The federal government has gone over the top with its “revolutionary” workplace revamp, according to Australia's largest employer organisation.
AiG chief Heather Ridout said her organisation never supported the junking of unfair dismissal rights and Australians had ended up with harsher laws than employers wanted.
"The parliamentary system failed us and we got tougher laws than we might have," Ridout told a Women, Management and Employment Relations Conference in Sydney.
Ridout's comments broke ranks with other peak business groups, including the Chamber of Commerce and Industry and the rich man's, Business Council of Australia, made up of chief executives from 200 leading companies.

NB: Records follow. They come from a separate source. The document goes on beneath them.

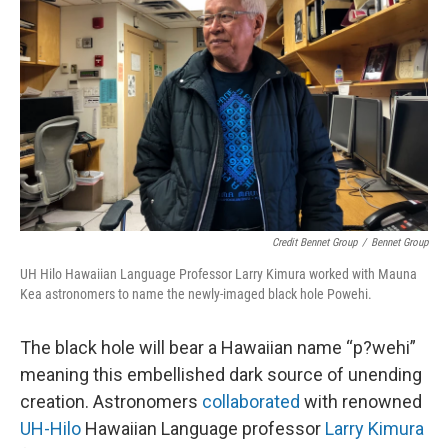
Credit Bennet Group
/
Bennet Group
UH Hilo Hawaiian Language Professor Larry Kimura worked with Mauna
Kea astronomers to name the newly-imaged black hole Powehi.
The black hole will bear a Hawaiian name “p?wehi”
meaning this embellished dark source of unending
creation. Astronomers
collaborated
with renowned
UH-Hilo
Hawaiian Language professor
Larry Kimura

Both groups have aggressively supported WorkChoices and tried to shout down any opposition.
Ridout said "not ungenerous" provisions for maternity and carers leave were good elements of the new regime but she took issue with key arguments run by the Prime Minister and his big business constituents.
"Workchoices is not evolutionary, it is a revolutionary change," she insisted.
Ridout also challenged the central rationale for WorkChoices, the contention that it would boost labour productivity.
She said Australian productivity was flat and WorkChoices was not a "silver bullet".
Ridout echoed the trade union call for an increased focus on training and skills.
She distanced her organisation from government moves to greenlight unfair sackings.
Ridout told delegates her organisation, which represents thousands of employers, had not supported the abolition of unfair dismissal rights for employers with less than 100 staff, nor for those with fewer than 20 as had been flagged originally.